[[ DATA open ]]

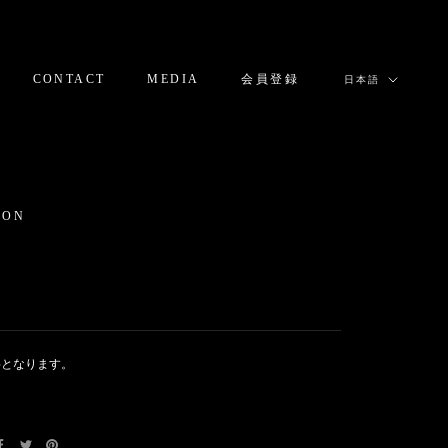
言
CONTACT
MEDIA
会員登録
日本語
語
CONTACT
MEDIA
会員登録
ION
0
料となります。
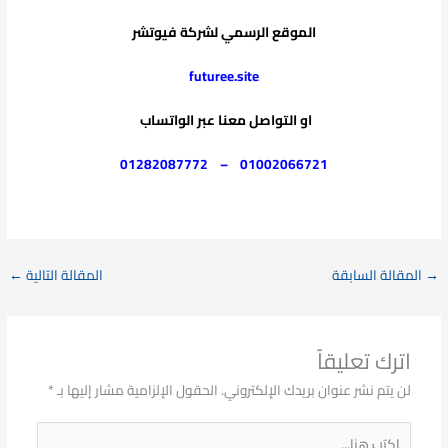
الموقع الرسمي لشركة فيوتشر
futuree.site
او التواصل معنا عبر الواتساب
01282087772
–
01002066721
→
المقالة السابقة
المقالة التالية
←
اترك تعليقاً
لن يتم نشر عنوان بريدك الإلكتروني.
الحقول الإلزامية مشار إليها بـ
*
اكتب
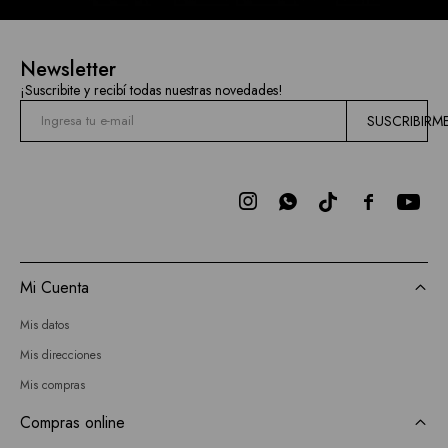
Newsletter
¡Suscribite y recibí todas nuestras novedades!
SUSCRIBIRM



Mi Cuenta
Mis datos
Mis direcciones
Mis compras
Compras online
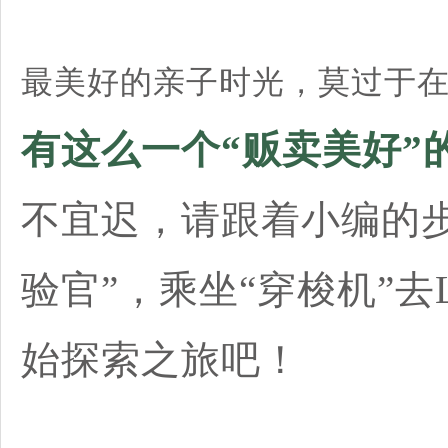
最美好的亲子时光，莫过于
有这么一个“贩卖美好”
不宜迟，请跟着小编的
验官”，乘坐“穿梭机”
始探索之旅吧！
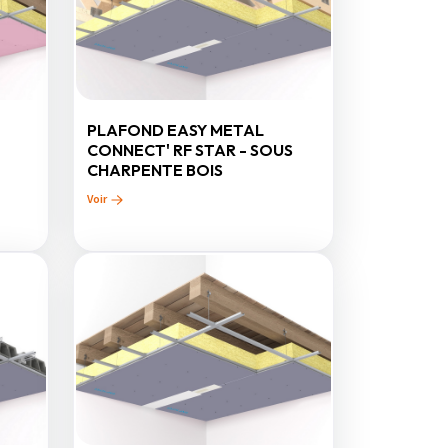
PLAFOND EASY METAL
CONNECT' RF STAR - SOUS
CHARPENTE BOIS
Voir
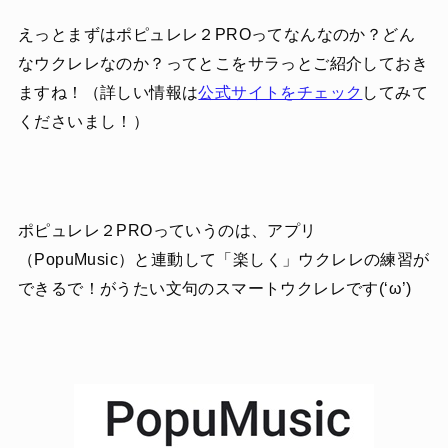
えっとまずはポピュレレ２PROってなんなのか？どん
なウクレレなのか？ってとこをサラっとご紹介しておき
ますね！（詳しい情報は
公式サイトをチェック
してみて
くださいまし！）
ポピュレレ２PROっていうのは、アプリ
（PopuMusic）と連動して「楽しく」ウクレレの練習が
できるで！がうたい文句のスマートウクレレです(‘ω’)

[[ DATA closed ]]

DESCRIPTION OF THE TASK. None of the pictures should appear, though every line of the data above must be reproduced exactly.

ANSWER TO THIS PROBLEM.
言
CONTACT
MEDIA
会員登録
日本語
語
CONTACT
MEDIA
会員登録
ION
0
料となります。
الموقع الرسمي لشركة فيوتشر
futuree.site
او التواصل معنا عبر الواتساب
01282087772
–
01002066721
→
المقالة السابقة
المقالة التالية
←
اترك تعليقاً
لن يتم نشر عنوان بريدك الإلكتروني.
الحقول الإلزامية مشار إليها بـ
*
اكتب
Newsletter
¡Suscribite y recibí todas nuestras novedades!
SUSCRIBIRM



Mi Cuenta
Mis datos
Mis direcciones
Mis compras
Compras online
最美好的亲子时光，莫过于
有这么一个“贩卖美好”
不宜迟，请跟着小编的
验官”，乘坐“穿梭机”
始探索之旅吧！
PLAFOND EASY METAL
CONNECT' RF STAR - SOUS
CHARPENTE BOIS
Voir
えっとまずはポピュレレ２PROってなんなのか？どん
なウクレレなのか？ってとこをサラっとご紹介しておき
ますね！（詳しい情報は
公式サイトをチェック
してみて
くださいまし！）
ポピュレレ２PROっていうのは、アプリ
（PopuMusic）と連動して「楽しく」ウクレレの練習が
できるで！がうたい文句のスマートウクレレです(‘ω’)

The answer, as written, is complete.